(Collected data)
+---+

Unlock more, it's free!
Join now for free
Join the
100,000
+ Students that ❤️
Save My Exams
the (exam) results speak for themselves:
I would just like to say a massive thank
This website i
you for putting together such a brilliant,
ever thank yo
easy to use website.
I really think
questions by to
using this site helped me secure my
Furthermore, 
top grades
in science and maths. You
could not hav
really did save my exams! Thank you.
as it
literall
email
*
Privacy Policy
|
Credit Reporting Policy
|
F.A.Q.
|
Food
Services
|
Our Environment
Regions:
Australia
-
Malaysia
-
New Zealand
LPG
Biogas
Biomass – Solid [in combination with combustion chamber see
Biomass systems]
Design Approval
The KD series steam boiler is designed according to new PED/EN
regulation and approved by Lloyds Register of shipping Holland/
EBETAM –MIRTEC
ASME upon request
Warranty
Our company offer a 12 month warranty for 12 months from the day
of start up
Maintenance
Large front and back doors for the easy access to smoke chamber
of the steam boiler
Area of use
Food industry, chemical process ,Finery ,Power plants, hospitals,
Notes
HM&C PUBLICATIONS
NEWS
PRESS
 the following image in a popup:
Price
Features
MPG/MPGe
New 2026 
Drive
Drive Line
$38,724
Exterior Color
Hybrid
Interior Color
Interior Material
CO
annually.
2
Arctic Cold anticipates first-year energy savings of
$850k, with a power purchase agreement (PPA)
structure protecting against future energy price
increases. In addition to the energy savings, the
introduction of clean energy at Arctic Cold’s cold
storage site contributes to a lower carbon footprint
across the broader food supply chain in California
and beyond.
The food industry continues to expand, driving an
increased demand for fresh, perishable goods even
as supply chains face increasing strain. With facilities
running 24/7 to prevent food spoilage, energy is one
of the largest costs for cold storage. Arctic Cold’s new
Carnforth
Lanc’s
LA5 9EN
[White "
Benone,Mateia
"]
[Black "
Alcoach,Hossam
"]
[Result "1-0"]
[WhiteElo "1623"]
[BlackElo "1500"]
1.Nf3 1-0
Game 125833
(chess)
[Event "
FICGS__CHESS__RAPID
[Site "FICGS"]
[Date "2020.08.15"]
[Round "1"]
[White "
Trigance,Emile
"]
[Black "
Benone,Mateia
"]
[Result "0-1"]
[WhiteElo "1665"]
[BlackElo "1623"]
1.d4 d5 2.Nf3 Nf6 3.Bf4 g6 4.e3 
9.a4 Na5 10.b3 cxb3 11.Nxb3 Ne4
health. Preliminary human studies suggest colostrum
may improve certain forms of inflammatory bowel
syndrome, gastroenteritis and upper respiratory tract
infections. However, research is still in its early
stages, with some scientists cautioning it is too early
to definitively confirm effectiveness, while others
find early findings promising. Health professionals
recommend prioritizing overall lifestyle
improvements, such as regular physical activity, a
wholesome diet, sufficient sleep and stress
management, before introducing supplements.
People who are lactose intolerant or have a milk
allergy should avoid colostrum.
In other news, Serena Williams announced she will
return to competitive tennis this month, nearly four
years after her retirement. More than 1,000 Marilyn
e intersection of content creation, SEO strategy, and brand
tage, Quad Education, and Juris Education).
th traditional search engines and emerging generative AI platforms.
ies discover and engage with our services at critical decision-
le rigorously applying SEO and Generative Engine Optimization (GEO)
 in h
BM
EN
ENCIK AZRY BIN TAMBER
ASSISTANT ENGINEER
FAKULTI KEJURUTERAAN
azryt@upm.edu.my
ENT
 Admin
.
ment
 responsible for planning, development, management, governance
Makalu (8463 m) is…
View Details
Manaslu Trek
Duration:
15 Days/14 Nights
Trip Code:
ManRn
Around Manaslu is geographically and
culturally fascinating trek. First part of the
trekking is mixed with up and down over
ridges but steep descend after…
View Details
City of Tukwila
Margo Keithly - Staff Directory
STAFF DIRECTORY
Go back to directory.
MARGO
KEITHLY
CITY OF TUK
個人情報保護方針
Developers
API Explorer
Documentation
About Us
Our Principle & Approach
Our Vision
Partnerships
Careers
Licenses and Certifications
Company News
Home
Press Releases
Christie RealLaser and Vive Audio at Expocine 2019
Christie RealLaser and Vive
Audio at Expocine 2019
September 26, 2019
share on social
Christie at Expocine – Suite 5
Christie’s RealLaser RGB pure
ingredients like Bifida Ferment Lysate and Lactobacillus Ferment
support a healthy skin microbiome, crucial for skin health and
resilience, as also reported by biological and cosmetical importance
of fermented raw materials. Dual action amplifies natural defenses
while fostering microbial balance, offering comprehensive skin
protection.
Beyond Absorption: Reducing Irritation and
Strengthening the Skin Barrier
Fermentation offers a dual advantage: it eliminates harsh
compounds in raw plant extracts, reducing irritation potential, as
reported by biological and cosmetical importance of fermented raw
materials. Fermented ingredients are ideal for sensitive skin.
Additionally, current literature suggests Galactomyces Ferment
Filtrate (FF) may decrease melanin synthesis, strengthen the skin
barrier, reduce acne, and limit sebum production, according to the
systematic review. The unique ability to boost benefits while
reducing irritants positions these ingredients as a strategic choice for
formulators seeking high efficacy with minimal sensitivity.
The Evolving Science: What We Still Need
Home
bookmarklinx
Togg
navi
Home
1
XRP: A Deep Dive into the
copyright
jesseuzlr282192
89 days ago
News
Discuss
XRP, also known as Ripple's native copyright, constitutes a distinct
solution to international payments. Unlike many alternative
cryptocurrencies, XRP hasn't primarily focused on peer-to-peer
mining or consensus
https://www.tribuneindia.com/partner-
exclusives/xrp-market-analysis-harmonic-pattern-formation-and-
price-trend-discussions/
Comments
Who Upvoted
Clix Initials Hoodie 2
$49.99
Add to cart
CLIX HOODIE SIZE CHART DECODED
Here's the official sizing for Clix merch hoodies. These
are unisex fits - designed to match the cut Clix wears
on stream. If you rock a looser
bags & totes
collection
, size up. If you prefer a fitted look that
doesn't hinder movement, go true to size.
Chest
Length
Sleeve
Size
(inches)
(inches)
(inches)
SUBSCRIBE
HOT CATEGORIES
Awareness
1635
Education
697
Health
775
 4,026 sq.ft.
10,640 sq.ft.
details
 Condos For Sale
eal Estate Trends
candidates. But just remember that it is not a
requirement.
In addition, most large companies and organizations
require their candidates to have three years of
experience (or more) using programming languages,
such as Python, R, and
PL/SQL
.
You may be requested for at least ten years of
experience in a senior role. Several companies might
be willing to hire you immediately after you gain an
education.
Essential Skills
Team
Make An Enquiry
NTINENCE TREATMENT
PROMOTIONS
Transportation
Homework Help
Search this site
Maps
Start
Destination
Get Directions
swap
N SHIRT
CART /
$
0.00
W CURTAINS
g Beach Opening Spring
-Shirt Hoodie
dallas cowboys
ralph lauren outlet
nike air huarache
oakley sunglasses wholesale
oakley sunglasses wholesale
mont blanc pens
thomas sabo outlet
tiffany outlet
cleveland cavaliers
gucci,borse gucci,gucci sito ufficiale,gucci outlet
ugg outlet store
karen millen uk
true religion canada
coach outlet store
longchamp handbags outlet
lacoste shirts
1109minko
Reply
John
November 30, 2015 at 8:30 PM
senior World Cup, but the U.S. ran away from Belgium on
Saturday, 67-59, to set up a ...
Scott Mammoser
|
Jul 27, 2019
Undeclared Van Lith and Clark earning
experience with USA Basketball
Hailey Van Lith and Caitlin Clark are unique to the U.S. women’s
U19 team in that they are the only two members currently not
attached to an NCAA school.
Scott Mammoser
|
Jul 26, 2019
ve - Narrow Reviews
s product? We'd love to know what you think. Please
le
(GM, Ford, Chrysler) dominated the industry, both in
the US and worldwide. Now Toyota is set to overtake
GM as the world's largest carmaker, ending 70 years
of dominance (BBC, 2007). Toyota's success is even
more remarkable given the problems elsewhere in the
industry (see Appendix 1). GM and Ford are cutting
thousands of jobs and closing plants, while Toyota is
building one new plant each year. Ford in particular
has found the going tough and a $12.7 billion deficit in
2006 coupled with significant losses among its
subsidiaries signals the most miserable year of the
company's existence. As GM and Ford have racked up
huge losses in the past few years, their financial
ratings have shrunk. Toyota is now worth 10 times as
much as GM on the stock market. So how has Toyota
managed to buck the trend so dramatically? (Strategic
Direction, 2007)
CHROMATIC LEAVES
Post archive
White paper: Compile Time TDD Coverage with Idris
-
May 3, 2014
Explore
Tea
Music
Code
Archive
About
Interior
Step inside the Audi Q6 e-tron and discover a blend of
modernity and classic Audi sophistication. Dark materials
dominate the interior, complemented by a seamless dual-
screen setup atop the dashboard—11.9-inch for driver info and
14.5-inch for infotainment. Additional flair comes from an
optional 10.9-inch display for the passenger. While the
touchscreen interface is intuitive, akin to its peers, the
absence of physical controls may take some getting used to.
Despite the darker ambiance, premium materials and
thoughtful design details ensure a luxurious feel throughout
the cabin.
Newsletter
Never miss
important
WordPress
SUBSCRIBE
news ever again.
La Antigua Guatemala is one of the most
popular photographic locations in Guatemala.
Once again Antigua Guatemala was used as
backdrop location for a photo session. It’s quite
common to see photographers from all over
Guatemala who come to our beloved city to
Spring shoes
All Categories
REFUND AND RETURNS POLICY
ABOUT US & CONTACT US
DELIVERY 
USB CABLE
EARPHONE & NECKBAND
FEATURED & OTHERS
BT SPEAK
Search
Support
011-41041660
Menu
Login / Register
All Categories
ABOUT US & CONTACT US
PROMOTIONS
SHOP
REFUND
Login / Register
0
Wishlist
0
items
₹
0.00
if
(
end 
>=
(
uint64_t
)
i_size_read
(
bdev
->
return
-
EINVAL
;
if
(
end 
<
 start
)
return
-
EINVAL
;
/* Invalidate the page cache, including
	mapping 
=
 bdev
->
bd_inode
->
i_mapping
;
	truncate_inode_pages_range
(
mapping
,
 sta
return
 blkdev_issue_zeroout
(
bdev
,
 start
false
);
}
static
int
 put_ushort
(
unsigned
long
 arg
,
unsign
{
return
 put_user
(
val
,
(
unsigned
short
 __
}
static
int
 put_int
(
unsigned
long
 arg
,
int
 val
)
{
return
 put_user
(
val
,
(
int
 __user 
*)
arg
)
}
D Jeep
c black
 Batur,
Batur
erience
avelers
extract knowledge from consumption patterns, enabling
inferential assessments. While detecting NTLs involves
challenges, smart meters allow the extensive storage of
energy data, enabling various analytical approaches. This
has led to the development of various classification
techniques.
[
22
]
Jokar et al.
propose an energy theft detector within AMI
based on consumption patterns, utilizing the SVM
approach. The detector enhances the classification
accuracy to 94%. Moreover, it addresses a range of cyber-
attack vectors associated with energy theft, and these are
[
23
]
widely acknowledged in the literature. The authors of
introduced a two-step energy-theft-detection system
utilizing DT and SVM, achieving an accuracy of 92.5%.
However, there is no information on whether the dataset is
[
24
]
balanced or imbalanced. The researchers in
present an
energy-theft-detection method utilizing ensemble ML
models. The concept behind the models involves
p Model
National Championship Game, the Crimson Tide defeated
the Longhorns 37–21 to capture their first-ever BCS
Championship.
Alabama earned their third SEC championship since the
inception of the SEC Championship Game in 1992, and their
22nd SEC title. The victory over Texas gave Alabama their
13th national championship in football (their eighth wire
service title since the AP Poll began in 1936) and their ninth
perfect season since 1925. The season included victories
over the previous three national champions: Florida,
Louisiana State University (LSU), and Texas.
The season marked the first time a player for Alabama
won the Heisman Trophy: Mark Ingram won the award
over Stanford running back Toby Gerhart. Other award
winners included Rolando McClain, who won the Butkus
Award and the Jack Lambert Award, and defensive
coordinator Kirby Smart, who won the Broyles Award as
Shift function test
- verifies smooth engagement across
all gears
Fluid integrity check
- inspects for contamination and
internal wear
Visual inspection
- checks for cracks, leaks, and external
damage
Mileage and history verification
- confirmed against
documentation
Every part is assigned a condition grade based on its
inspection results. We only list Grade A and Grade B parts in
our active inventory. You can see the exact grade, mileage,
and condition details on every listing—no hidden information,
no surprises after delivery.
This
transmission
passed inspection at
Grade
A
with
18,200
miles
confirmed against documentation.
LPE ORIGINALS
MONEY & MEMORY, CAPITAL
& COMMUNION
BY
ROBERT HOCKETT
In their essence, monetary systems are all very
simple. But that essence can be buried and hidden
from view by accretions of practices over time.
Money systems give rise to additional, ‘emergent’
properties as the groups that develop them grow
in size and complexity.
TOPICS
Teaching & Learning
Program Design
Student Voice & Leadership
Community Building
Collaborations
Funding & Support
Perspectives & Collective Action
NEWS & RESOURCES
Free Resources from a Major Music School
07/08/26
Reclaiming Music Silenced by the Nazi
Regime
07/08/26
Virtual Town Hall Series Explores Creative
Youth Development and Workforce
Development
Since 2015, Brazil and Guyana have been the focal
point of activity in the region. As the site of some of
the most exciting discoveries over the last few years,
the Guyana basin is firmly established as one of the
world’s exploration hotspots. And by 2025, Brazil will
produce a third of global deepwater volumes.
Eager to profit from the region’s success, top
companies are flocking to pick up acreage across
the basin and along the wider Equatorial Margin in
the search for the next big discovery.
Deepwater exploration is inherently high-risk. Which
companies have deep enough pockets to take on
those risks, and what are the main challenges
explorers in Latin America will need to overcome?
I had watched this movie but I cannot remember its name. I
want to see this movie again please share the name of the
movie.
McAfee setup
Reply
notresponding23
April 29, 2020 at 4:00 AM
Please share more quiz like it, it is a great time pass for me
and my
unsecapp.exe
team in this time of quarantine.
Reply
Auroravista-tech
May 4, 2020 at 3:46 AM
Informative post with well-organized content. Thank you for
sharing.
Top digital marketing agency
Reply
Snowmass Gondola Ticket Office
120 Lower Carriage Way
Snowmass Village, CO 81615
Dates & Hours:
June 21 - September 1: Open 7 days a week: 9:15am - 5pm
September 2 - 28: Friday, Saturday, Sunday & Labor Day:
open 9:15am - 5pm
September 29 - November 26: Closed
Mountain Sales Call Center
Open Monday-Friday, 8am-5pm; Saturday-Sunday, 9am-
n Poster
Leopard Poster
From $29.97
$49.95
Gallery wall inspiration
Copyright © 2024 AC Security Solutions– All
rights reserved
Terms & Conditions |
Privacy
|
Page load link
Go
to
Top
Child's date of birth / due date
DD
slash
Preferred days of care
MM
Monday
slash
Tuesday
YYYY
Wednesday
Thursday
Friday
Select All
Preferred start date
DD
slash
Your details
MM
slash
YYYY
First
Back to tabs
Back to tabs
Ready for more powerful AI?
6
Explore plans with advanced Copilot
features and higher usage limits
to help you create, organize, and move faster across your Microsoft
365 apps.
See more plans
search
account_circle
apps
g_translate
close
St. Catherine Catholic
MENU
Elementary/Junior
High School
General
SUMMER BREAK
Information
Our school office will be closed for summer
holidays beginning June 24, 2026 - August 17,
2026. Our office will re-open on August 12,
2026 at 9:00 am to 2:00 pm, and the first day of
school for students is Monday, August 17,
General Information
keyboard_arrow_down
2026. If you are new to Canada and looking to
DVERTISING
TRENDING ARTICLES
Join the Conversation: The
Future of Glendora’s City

+---+

Work instructions
Go through the records above and copy each line where "Vive" is found.

Result of the task
Christie RealLaser and Vive Audio at Expocine 2019
Christie RealLaser and Vive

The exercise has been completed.